Porto Kagio or Porto Káyio (Πόρτο Κάγιο) is a seaside village in the East Mani municipality on the eastern side of the Mani Peninsula, Greece. It faces a small bay off the Laconian Gulf and is about three miles north of Cape Matapan, the southernmost tip of the Mani Peninsula and of mainland Greece.

History

The site was that of the ancient port of Psamathous, mentioned by Pausanias. The modern name comes from the Venetian Porto Quaglio and the French (Frankish) Port des Cailles (Quail Port).

Some 17th- and 18th-century maps called it "Maina", so some authors consider it to be a possible location for the castle of Grand Magne, but medieval portolans mention no such castle here.
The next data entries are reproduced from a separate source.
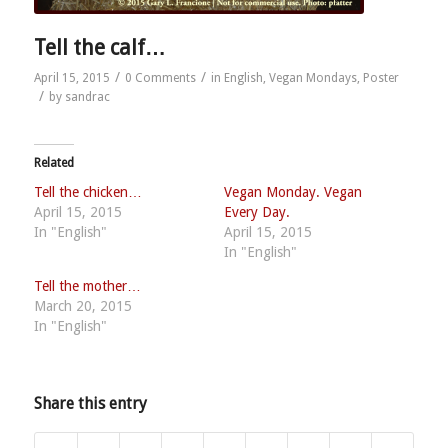
Tell the calf…
/
/
April 15, 2015
0 Comments
in
English
,
Vegan Mondays
,
Poster
/
by
sandrac
Related
Tell the chicken…
Vegan Monday. Vegan
April 15, 2015
Every Day.
In "English"
April 15, 2015
In "English"
Tell the mother…
March 20, 2015
In "English"
Share this entry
The Ottomans built a castle here in about 1568, to protect the port, which was used for galleys patrolling the Kythera Channel. The Venetians attacked the castle in 1570, and the Ottomans surrendered and abandoned it. In 1670, the Ottomans returned and built a new castle. They were driven out in 1770 during the Orlov Revolt. Porto Kagio was the base of Lambros Katsonis's pirate fleet, and it was at Porto Kagio that it was finally destroyed. In World War II, Porto Kagio was a place where many British soldiers escaped to Egypt.

Description

Porto Kagio is a peaceful village whose main economy is tourism. It has 35 hotel rooms distributed on 4 different businesses.